THE Supreme Court (SC) has allowed the continuous operation of Meridien Vista Gaming Corp. (MVGC) despite the revival of the appeal filed by the Cagayan Economic Zone Authority (CEZA).
Earlier, the SC’s Second Division granted the petition for review filed by CEZA as it set aside the August 13, 2010 and December 9,2010 resolutions of the Court of Appeals (CA) affirming the March 4, 2010 resolution of the Regional Trial Court (RTC) Branch 7 in Aparri, Cagayan.
“The petition for relief from judgment filed by petitioner [CEZA] is granted. Accordingly, the [CA] is ordered to give due course to its Notice of Appeal,” the High Court’s January 27, 2016 ruling pointed out.
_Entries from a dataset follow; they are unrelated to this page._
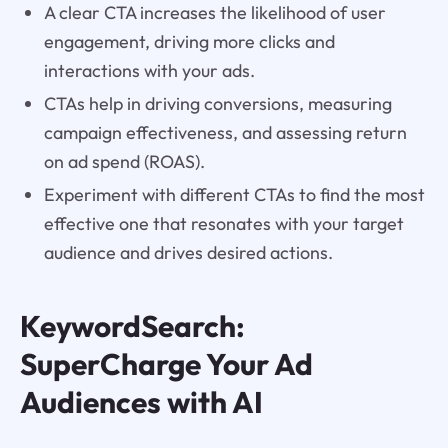
A clear CTA increases the likelihood of user
engagement, driving more clicks and
interactions with your ads.
CTAs help in driving conversions, measuring
campaign effectiveness, and assessing return
on ad spend (ROAS).
Experiment with different CTAs to find the most
effective one that resonates with your target
audience and drives desired actions.
KeywordSearch:
SuperCharge Your Ad
Audiences with AI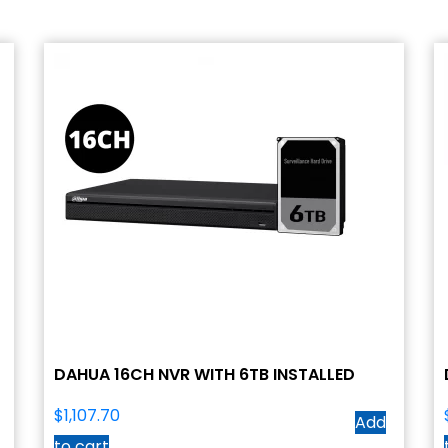
DAHUA 16CH NVR WITH 6TB INSTALLED
$
1,107.70
Add
to cart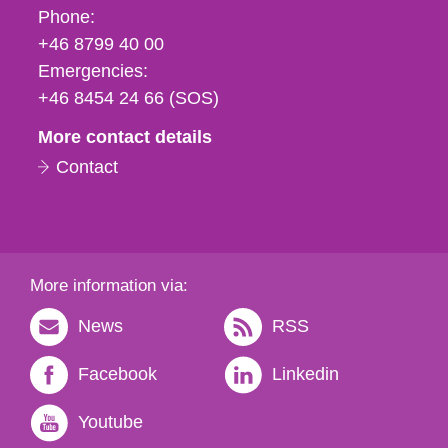
Phone,
Phone:
fax
+46 8799 40 00
och
Emergencies:
e-
+46 8454 24 66 (SOS)
mail
More contact details
Contact
More information via:
News
RSS
Facebook
Linkedin
Youtube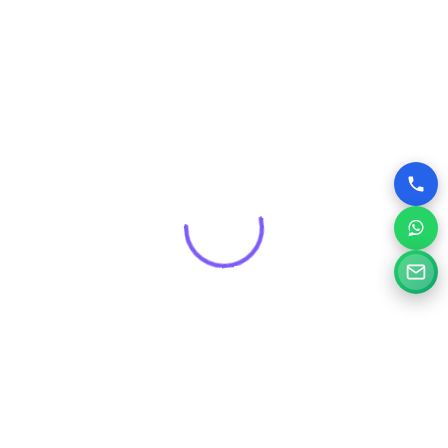
Get a Free Consultation for
Your Project
Tell us a little about your goals and our specialists will
review your needs and suggest the right digital solution.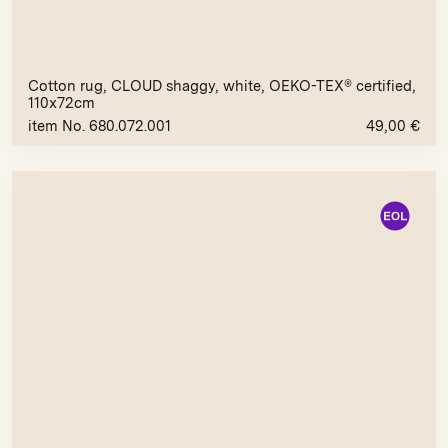
Cotton rug, CLOUD shaggy, white, OEKO-TEX® certified,
110x72cm
item No. 680.072.001
49,00
€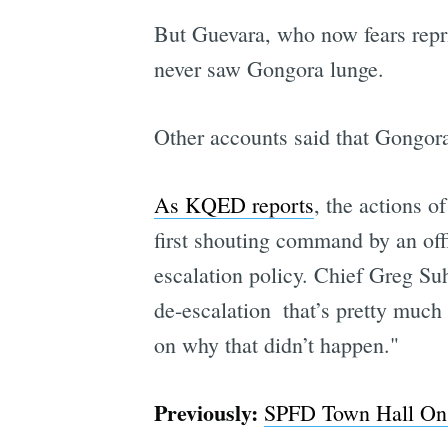
But Guevara, who now fears repris
never saw Gongora lunge.
Other accounts said that Gongora
As KQED reports
, the actions o
first shouting command by an offi
escalation policy. Chief Greg Suh
de-escalation  that’s pretty much 
on why that didn’t happen."
Previously:
SPFD Town Hall On 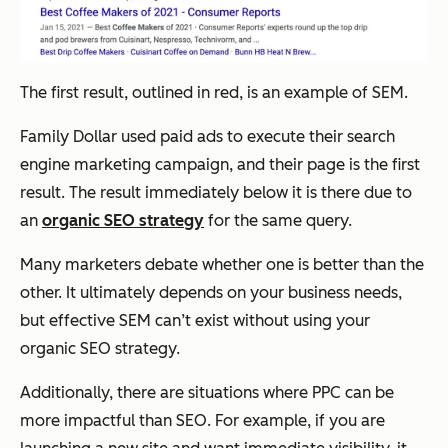
The first result, outlined in red, is an example of SEM.
Family Dollar used paid ads to execute their search
engine marketing campaign, and their page is the first
result. The result immediately below it is there due to
an
organic SEO strategy
for the same query.
Many marketers debate whether one is better than the
other. It ultimately depends on your business needs,
but effective SEM can’t exist without using your
organic SEO strategy.
Additionally, there are situations where PPC can be
more impactful than SEO. For example, if you are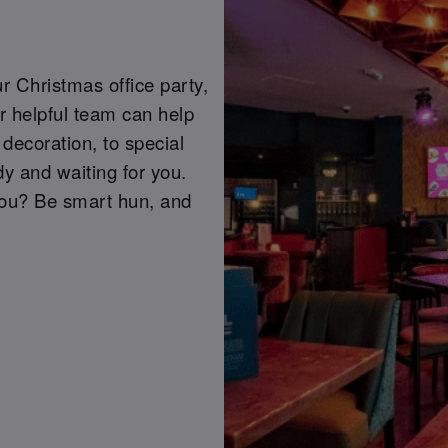
r Christmas office party,
r helpful team can help
decoration, to special
y and waiting for you.
you? Be smart hun, and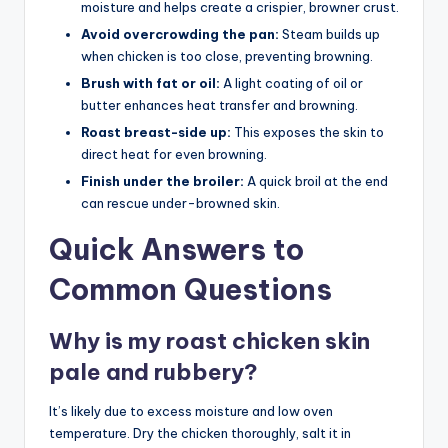
moisture and helps create a crispier, browner crust.
Avoid overcrowding the pan:
Steam builds up
when chicken is too close, preventing browning.
Brush with fat or oil:
A light coating of oil or
butter enhances heat transfer and browning.
Roast breast-side up:
This exposes the skin to
direct heat for even browning.
Finish under the broiler:
A quick broil at the end
can rescue under-browned skin.
Quick Answers to
Common Questions
Why is my roast chicken skin
pale and rubbery?
It’s likely due to excess moisture and low oven
temperature. Dry the chicken thoroughly, salt it in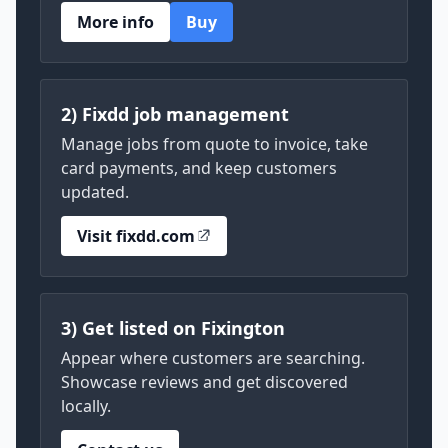
More info
Buy
2) Fixdd job management
Manage jobs from quote to invoice, take
card payments, and keep customers
updated.
Visit fixdd.com
3) Get listed on Fixington
Appear where customers are searching.
Showcase reviews and get discovered
locally.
CEZA’s appeal was in connection with its earlier directive ordering the MVGC to stop all its gaming operations including the testing of softwares and telecommunication infrastructure.
On March 31, 2009 the Office of the Government Corporate Counsel (OGCC) issued an opinion clarifying its opinion regarding the authority of CEZA to grant a franchise to operate jai alai, stating that the state agency could not grant a franchise to operate jai alai in the absence of an express legislative franchise.
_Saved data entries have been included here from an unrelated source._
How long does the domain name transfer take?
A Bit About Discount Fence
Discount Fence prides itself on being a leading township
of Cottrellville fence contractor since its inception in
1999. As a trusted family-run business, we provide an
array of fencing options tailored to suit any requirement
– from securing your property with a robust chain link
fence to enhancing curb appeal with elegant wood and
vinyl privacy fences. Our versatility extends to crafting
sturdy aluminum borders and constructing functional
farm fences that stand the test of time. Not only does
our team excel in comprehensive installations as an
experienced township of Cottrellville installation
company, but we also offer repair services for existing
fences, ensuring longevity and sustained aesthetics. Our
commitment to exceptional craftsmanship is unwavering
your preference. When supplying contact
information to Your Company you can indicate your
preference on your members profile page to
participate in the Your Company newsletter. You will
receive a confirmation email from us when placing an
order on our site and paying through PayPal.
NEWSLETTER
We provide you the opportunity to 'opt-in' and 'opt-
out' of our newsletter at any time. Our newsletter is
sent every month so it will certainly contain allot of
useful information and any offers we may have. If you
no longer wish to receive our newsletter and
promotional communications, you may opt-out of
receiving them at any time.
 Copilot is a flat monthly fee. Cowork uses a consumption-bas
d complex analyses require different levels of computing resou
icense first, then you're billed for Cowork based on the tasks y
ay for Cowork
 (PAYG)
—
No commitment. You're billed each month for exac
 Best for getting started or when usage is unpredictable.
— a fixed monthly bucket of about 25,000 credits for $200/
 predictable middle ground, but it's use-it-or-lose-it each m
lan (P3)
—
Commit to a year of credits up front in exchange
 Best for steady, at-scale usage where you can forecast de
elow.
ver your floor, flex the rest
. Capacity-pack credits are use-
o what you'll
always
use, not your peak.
Thus, CEZA directed MVGC to stop its gaming operations, among others, prompting the firm to file a petition before the RTC, which sided with the gaming company.
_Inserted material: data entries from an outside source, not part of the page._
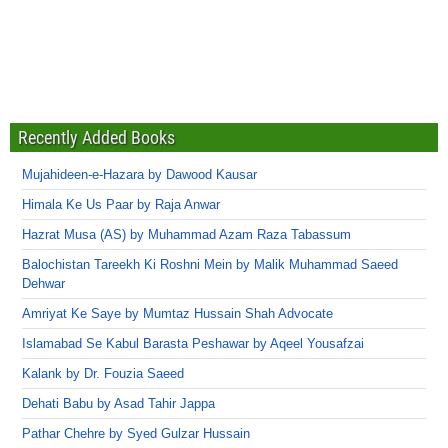
Recently Added Books
Mujahideen-e-Hazara by Dawood Kausar
Himala Ke Us Paar by Raja Anwar
Hazrat Musa (AS) by Muhammad Azam Raza Tabassum
Balochistan Tareekh Ki Roshni Mein by Malik Muhammad Saeed
Dehwar
Amriyat Ke Saye by Mumtaz Hussain Shah Advocate
Islamabad Se Kabul Barasta Peshawar by Aqeel Yousafzai
Kalank by Dr. Fouzia Saeed
Dehati Babu by Asad Tahir Jappa
Pathar Chehre by Syed Gulzar Hussain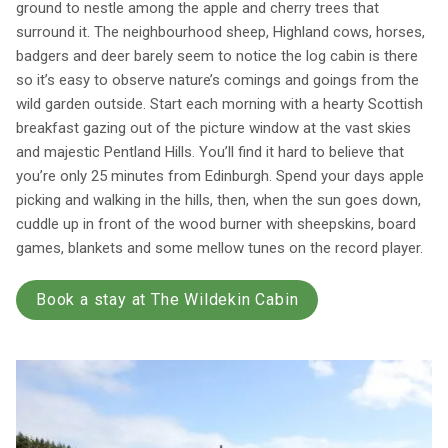
ground to nestle among the apple and cherry trees that
surround it. The neighbourhood sheep, Highland cows, horses,
badgers and deer barely seem to notice the log cabin is there
so it’s easy to observe nature’s comings and goings from the
wild garden outside. Start each morning with a hearty Scottish
breakfast gazing out of the picture window at the vast skies
and majestic Pentland Hills. You’ll find it hard to believe that
you’re only 25 minutes from Edinburgh. Spend your days apple
picking and walking in the hills, then, when the sun goes down,
cuddle up in front of the wood burner with sheepskins, board
games, blankets and some mellow tunes on the record player.
Book a stay at The Wildekin Cabin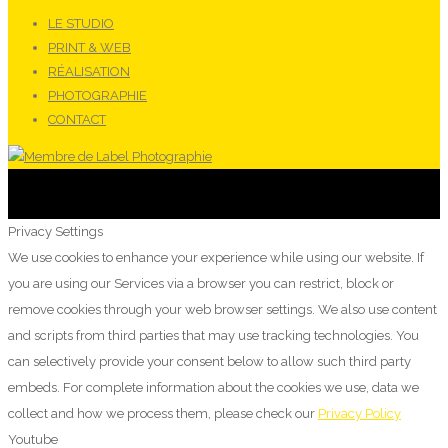
LE STUDIO
PRINT & WEB
RÉALISATION
PHOTOGRAPHIE
CONTACT
Privacy Settings
We use cookies to enhance your experience while using our website. If
you are using our Services via a browser you can restrict, block or
remove cookies through your web browser settings. We also use content
and scripts from third parties that may use tracking technologies. You
can selectively provide your consent below to allow such third party
embeds. For complete information about the cookies we use, data we
collect and how we process them, please check our
Privacy Policy
Youtube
On December 9, 2009, the RTC denied the notice of appeal filed by CEZA on the ground that the 15-day reglementary period within which to appeal had already lapsed. The ruling was affirmed by the appeals tribunal.
However, in its verdict penned by Associate Justice Jose Catral Mendoza, the SC sided with the argument of CEZA stressing that its case is an exception of the general rule that the negligence of counsel binds the client because what lawyer Edgardo Baniaga did was “so gross, reckless and inexcusable as it systematically deprived the state firm of its right to appeal and fully ventilate its cause”.
In the 13-page ruling that was concurred by Associate Justices Antonio Carpio, Arturo Brion, Mariano Del Castillo, and Marvic Leonen, the SC opined that “CEZA should not be made to suffer the consequences of its counsel’s gross negligence.”
“Time and again, this court has stressed that rules of procedure are not to be applied in a very strict and technical sense.”
The High Tribunal also ordered to forward a copy of the records of the case to the Board of Governors of the Integrated Bar of the Philippines (IBP) “so it may conduct the appropriate investigation regarding Atty. Baniaga’s fitness to remain as a member of the Bar.”
MVGC is owned by convict Charlie “Atong” Ang who was allegedly in dispute with another gambling operator Rodolfo “Bong” Pineda.